→ **TASK REQUIREMENTS**
Where a record contains an image, leave the image out and print the rest exactly.
══ INPUT
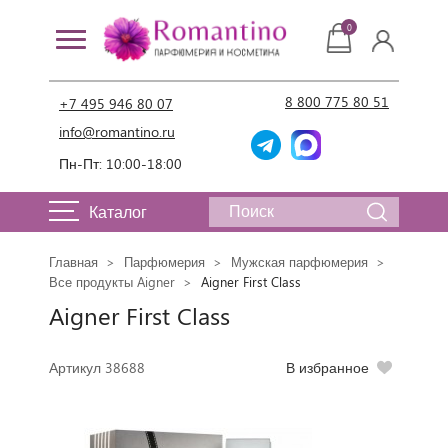
0
8 800 775 80 51
+7 495 946 80 07
info@romantino.ru
Пн-Пт: 10:00-18:00
Каталог
Главная
Парфюмерия
Мужская парфюмерия
Все продукты Aigner
Aigner First Class
Aigner First Class
Артикул 38688
В избранное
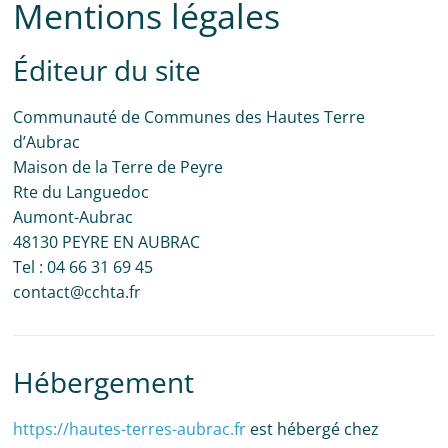
Mentions légales
Éditeur du site
Communauté de Communes des Hautes Terre
d’Aubrac
Maison de la Terre de Peyre
Rte du Languedoc
Aumont-Aubrac
48130 PEYRE EN AUBRAC
Tel : 04 66 31 69 45
contact@cchta.fr
Hébergement
https://hautes-terres-aubrac.fr
est hébergé chez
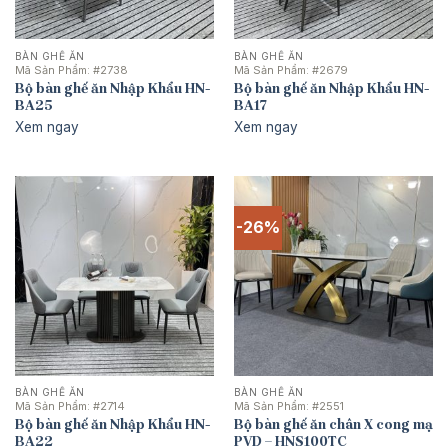
BÀN GHẾ ĂN
BÀN GHẾ ĂN
Mã Sản Phẩm:
#2738
Mã Sản Phẩm:
#2679
Bộ bàn ghế ăn Nhập Khẩu HN-
Bộ bàn ghế ăn Nhập Khẩu HN-
BA25
BA17
Xem ngay
Xem ngay
-26%
BÀN GHẾ ĂN
BÀN GHẾ ĂN
Mã Sản Phẩm:
#2714
Mã Sản Phẩm:
#2551
Bộ bàn ghế ăn Nhập Khẩu HN-
Bộ bàn ghế ăn chân X cong mạ
BA22
PVD – HNS100TC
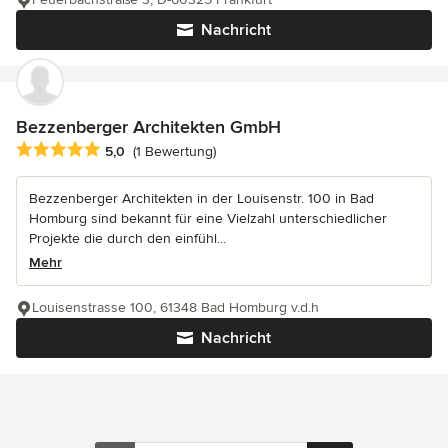
Nachricht
Bezzenberger Architekten GmbH
Durchschnittliche Bewertung: 5 von 5 Sternen
5,0
(1 Bewertung)
Bezzenberger Architekten in der Louisenstr. 100 in Bad
Homburg sind bekannt für eine Vielzahl unterschiedlicher
Projekte die durch den einfühl...
Mehr
Louisenstrasse 100, 61348 Bad Homburg v.d.h
Nachricht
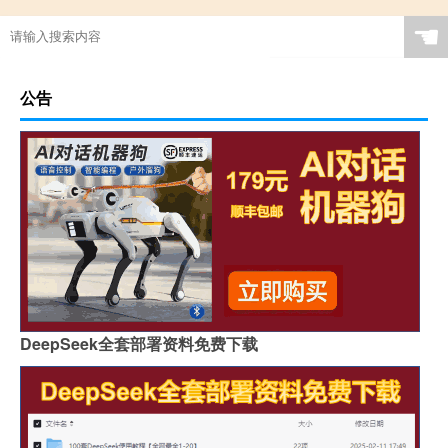
☚
公告
DeepSeek全套部署资料免费下载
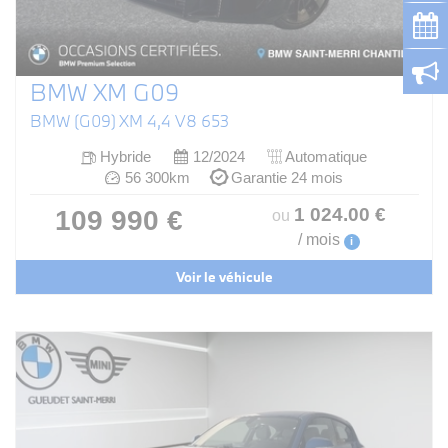
BMW XM G09
BMW (G09) XM 4,4 V8 653
Hybride
12/2024
Automatique
56 300km
Garantie 24 mois
1 024
.00
€
109 990 €
ou
/ mois
i
Voir le véhicule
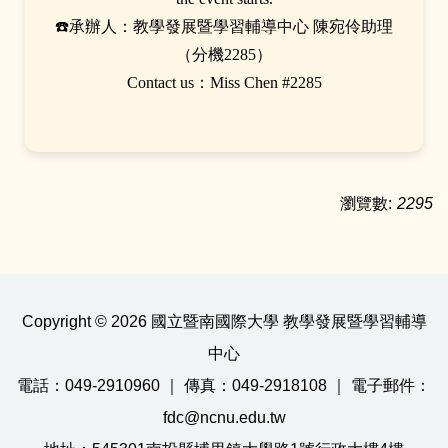
☎️承辦人：教學發展暨學習輔導中心 陳宛伶助理
（分機2285）
Contact us：Miss Chen #2285
瀏覽數:
2295
Copyright © 2026 國立暨南國際大學 教學發展暨學習輔導
中心
電話：049-2910960 ｜ 傳真：049-2918108 ｜ 電子郵件：
fdc@ncnu.edu.tw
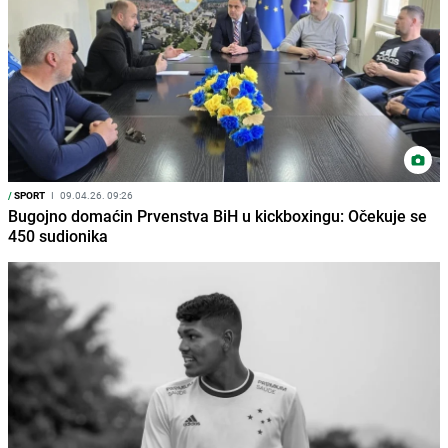
/
SPORT
I
09.04.26. 09:26
Bugojno domaćin Prvenstva BiH u kickboxingu: Očekuje se
450 sudionika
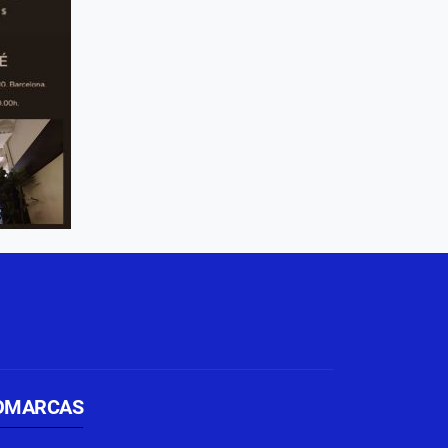
OMARCAS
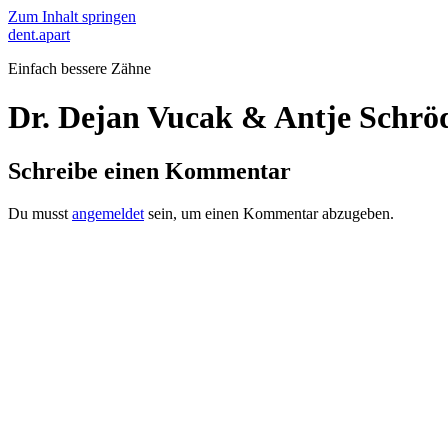
Zum Inhalt springen
dent.apart
Einfach bessere Zähne
Dr. Dejan Vucak & Antje Schrö
Schreibe einen Kommentar
Du musst
angemeldet
sein, um einen Kommentar abzugeben.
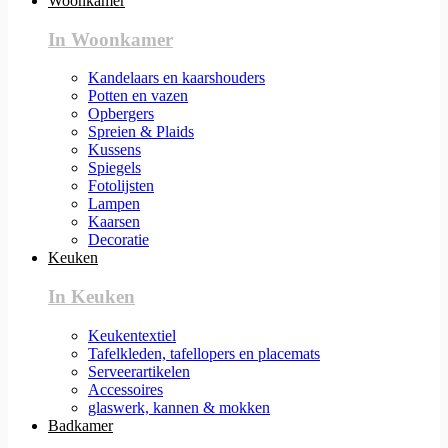
Woonkamer
In Woonkamer
Kandelaars en kaarshouders
Potten en vazen
Opbergers
Spreien & Plaids
Kussens
Spiegels
Fotolijsten
Lampen
Kaarsen
Decoratie
Keuken
In Keuken
Keukentextiel
Tafelkleden, tafellopers en placemats
Serveerartikelen
Accessoires
glaswerk, kannen & mokken
Badkamer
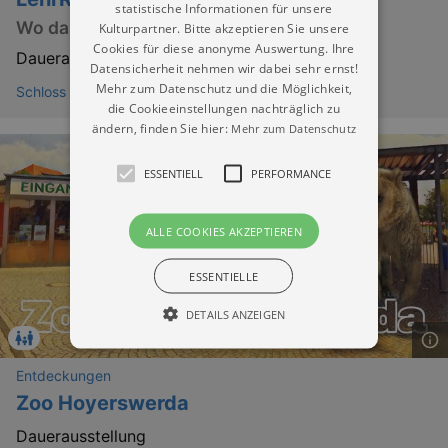
statistische Informationen für unsere
Wo das Gestern lebendig wird
Kulturpartner. Bitte akzeptieren Sie unsere
Cookies für diese anonyme Auswertung. Ihre
Dauerausstellung
Datensicherheit nehmen wir dabei sehr ernst!
Mehr zum Datenschutz und die Möglichkeit,
Schloss und Stadtmuseum Hoyerswerda
die Cookieeinstellungen nachträglich zu
ändern, finden Sie hier:
Mehr zum Datenschutz
ESSENTIELL
PERFORMANCE
ALLE COOKIES AKZEPTIEREN
ESSENTIELLE
DETAILS ANZEIGEN
Entdeckungen
Essentiell
Performance
Zoo Hoyerswerda
Essentielle Cookies werden für die
Dauerausstellung
grundlegenden Funktionen unserer Webseite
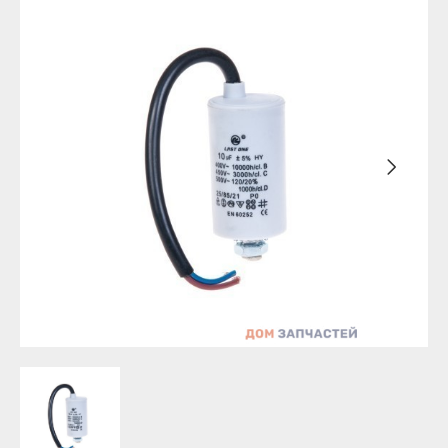
Бирск
Агидель
Благовещенск
Баймак
Давлеканово
Белебей
Дюртюли
Белорецк
Ишимбай
Бирск
Кумертау
Благовещенск
Межгорье
Давлеканово
Мелеуз
Дюртюли
Нефтекамск
Ишимбай
Октябрьский
Кумертау
Салават
Межгорье
Сибай
Мелеуз
Стерлитамак
Нефтекамск
Туймазы
Октябрьский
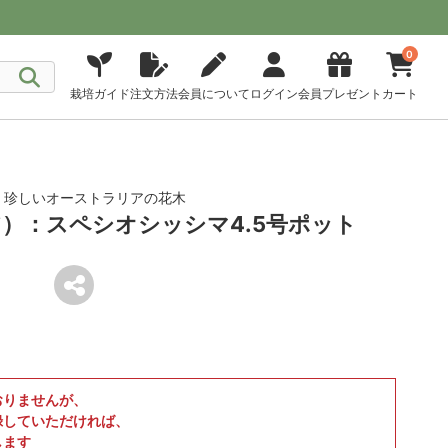
0
栽培ガイド
注文方法
会員について
ログイン
会員プレゼント
カート
開花 珍しいオーストラリアの花木
）：スペシオシッシマ4.5号ポット
おりませんが、
録していただければ、
します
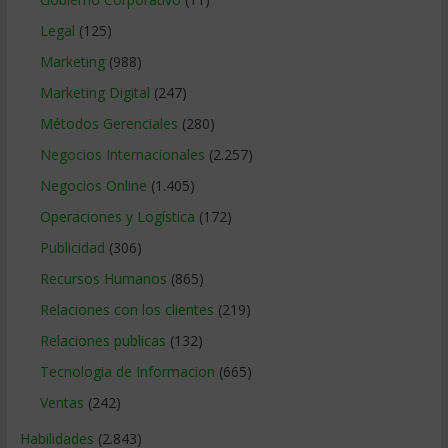
Legal
(125)
Marketing
(988)
Marketing Digital
(247)
Métodos Gerenciales
(280)
Negocios Internacionales
(2.257)
Negocios Online
(1.405)
Operaciones y Logística
(172)
Publicidad
(306)
Recursos Humanos
(865)
Relaciones con los clientes
(219)
Relaciones publicas
(132)
Tecnologia de Informacion
(665)
Ventas
(242)
Habilidades
(2.843)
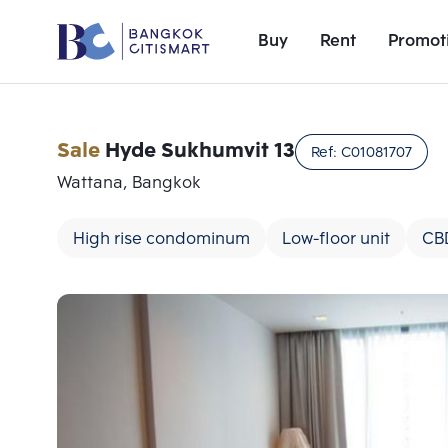
Buy
Rent
Promot
Sale
Hyde Sukhumvit 13
Ref:
C01081707
Wattana, Bangkok
High rise condominum
Low-floor unit
CB
Add comparative units
Number 1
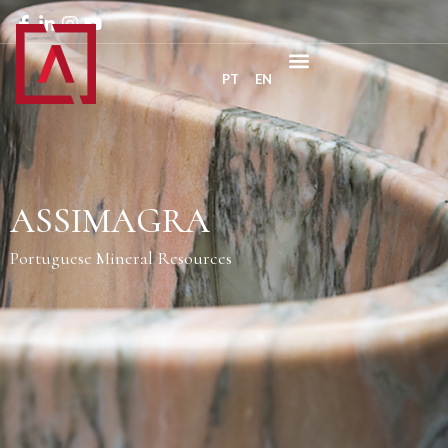
PT
EN
ASSIMAGRA
Portuguese Mineral Resources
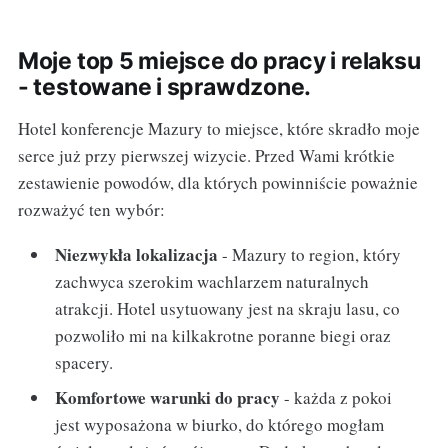
Moje top 5 miejsce do pracy i relaksu
- testowane i sprawdzone.
Hotel konferencje Mazury to miejsce, które skradło moje
serce już przy pierwszej wizycie. Przed Wami krótkie
zestawienie powodów, dla których powinniście poważnie
rozważyć ten wybór:
Niezwykła lokalizacja
- Mazury to region, który
zachwyca szerokim wachlarzem naturalnych
atrakcji. Hotel usytuowany jest na skraju lasu, co
pozwoliło mi na kilkakrotne poranne biegi oraz
spacery.
Komfortowe warunki do pracy
- każda z pokoi
jest wyposażona w biurko, do którego mogłam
════
→ **ANSWER SECTION**
0
8 800 775 80 51
+7 495 946 80 07
info@romantino.ru
Пн-Пт: 10:00-18:00
Каталог
Главная
Парфюмерия
Мужская парфюмерия
Все продукты Aigner
Aigner First Class
Aigner First Class
Артикул 38688
В избранное
Mentions légales
Éditeur du site
Communauté de Communes des Hautes Terre
d’Aubrac
Maison de la Terre de Peyre
Rte du Languedoc
Aumont-Aubrac
48130 PEYRE EN AUBRAC
Tel : 04 66 31 69 45
contact@cchta.fr
Hébergement
https://hautes-terres-aubrac.fr
est hébergé chez
BÀN GHẾ ĂN
BÀN GHẾ ĂN
Mã Sản Phẩm:
#2738
Mã Sản Phẩm:
#2679
Bộ bàn ghế ăn Nhập Khẩu HN-
Bộ bàn ghế ăn Nhập Khẩu HN-
BA25
BA17
Xem ngay
Xem ngay
-26%
BÀN GHẾ ĂN
BÀN GHẾ ĂN
Mã Sản Phẩm:
#2714
Mã Sản Phẩm:
#2551
Bộ bàn ghế ăn Nhập Khẩu HN-
Bộ bàn ghế ăn chân X cong mạ
BA22
PVD – HNS100TC
Nachricht
Bezzenberger Architekten GmbH
Durchschnittliche Bewertung: 5 von 5 Sternen
5,0
(1 Bewertung)
Bezzenberger Architekten in der Louisenstr. 100 in Bad
Homburg sind bekannt für eine Vielzahl unterschiedlicher
Projekte die durch den einfühl...
Mehr
Louisenstrasse 100, 61348 Bad Homburg v.d.h
Nachricht
☚
公告
DeepSeek全套部署资料免费下载
BMW XM G09
BMW (G09) XM 4,4 V8 653
Hybride
12/2024
Automatique
56 300km
Garantie 24 mois
1 024
.00
€
109 990 €
ou
/ mois
i
Voir le véhicule
☎️承辦人：教學發展暨學習輔導中心 陳宛伶助理
（分機2285）
Contact us：Miss Chen #2285
瀏覽數:
2295
Copyright © 2026 國立暨南國際大學 教學發展暨學習輔導
中心
電話：049-2910960 ｜ 傳真：049-2918108 ｜ 電子郵件：
fdc@ncnu.edu.tw
/
SPORT
I
09.04.26. 09:26
Bugojno domaćin Prvenstva BiH u kickboxingu: Očekuje se
450 sudionika
OMARCAS
Zum Inhalt springen
dent.apart
Einfach bessere Zähne
Dr. Dejan Vucak & Antje Schrö
Schreibe einen Kommentar
Du musst
angemeldet
sein, um einen Kommentar abzugeben.
Woonkamer
In Woonkamer
Kandelaars en kaarshouders
Potten en vazen
Opbergers
Spreien & Plaids
Kussens
Spiegels
Fotolijsten
Lampen
Kaarsen
Decoratie
Keuken
In Keuken
Keukentextiel
Tafelkleden, tafellopers en placemats
Serveerartikelen
Accessoires
glaswerk, kannen & mokken
Badkamer
statistische Informationen für unsere
Wo das Gestern lebendig wird
Kulturpartner. Bitte akzeptieren Sie unsere
Cookies für diese anonyme Auswertung. Ihre
Dauerausstellung
Datensicherheit nehmen wir dabei sehr ernst!
Mehr zum Datenschutz und die Möglichkeit,
Schloss und Stadtmuseum Hoyerswerda
die Cookieeinstellungen nachträglich zu
ändern, finden Sie hier:
Mehr zum Datenschutz
ESSENTIELL
PERFORMANCE
ALLE COOKIES AKZEPTIEREN
ESSENTIELLE
DETAILS ANZEIGEN
Entdeckungen
Essentiell
Performance
Zoo Hoyerswerda
Essentielle Cookies werden für die
Dauerausstellung
grundlegenden Funktionen unserer Webseite
Бирск
Агидель
Благовещенск
Баймак
Давлеканово
Белебей
Дюртюли
Белорецк
Ишимбай
Бирск
Кумертау
Благовещенск
Межгорье
Давлеканово
Мелеуз
Дюртюли
Нефтекамск
Ишимбай
Октябрьский
Кумертау
Салават
Межгорье
Сибай
Мелеуз
Стерлитамак
Нефтекамск
Туймазы
Октябрьский
0
栽培ガイド
注文方法
会員について
ログイン
会員プレゼント
カート
開花 珍しいオーストラリアの花木
）：スペシオシッシマ4.5号ポット
おりませんが、
録していただければ、
します
Legal
(125)
Marketing
(988)
Marketing Digital
(247)
Métodos Gerenciales
(280)
Negocios Internacionales
(2.257)
Negocios Online
(1.405)
Operaciones y Logística
(172)
Publicidad
(306)
Recursos Humanos
(865)
Relaciones con los clientes
(219)
Relaciones publicas
(132)
Tecnologia de Informacion
(665)
Ventas
(242)
Habilidades
(2.843)
Buy
Rent
Promot
Sale
Hyde Sukhumvit 13
Ref:
C01081707
Wattana, Bangkok
High rise condominum
Low-floor unit
CB
Add comparative units
Number 1
PT
EN
ASSIMAGRA
Portuguese Mineral Resources
Moje top 5 miejsce do pracy i relaksu
- testowane i sprawdzone.
Hotel konferencje Mazury to miejsce, które skradło moje
serce już przy pierwszej wizycie. Przed Wami krótkie
zestawienie powodów, dla których powinniście poważnie
rozważyć ten wybór:
Niezwykła lokalizacja
- Mazury to region, który
zachwyca szerokim wachlarzem naturalnych
atrakcji. Hotel usytuowany jest na skraju lasu, co
pozwoliło mi na kilkakrotne poranne biegi oraz
spacery.
Komfortowe warunki do pracy
- każda z pokoi
jest wyposażona w biurko, do którego mogłam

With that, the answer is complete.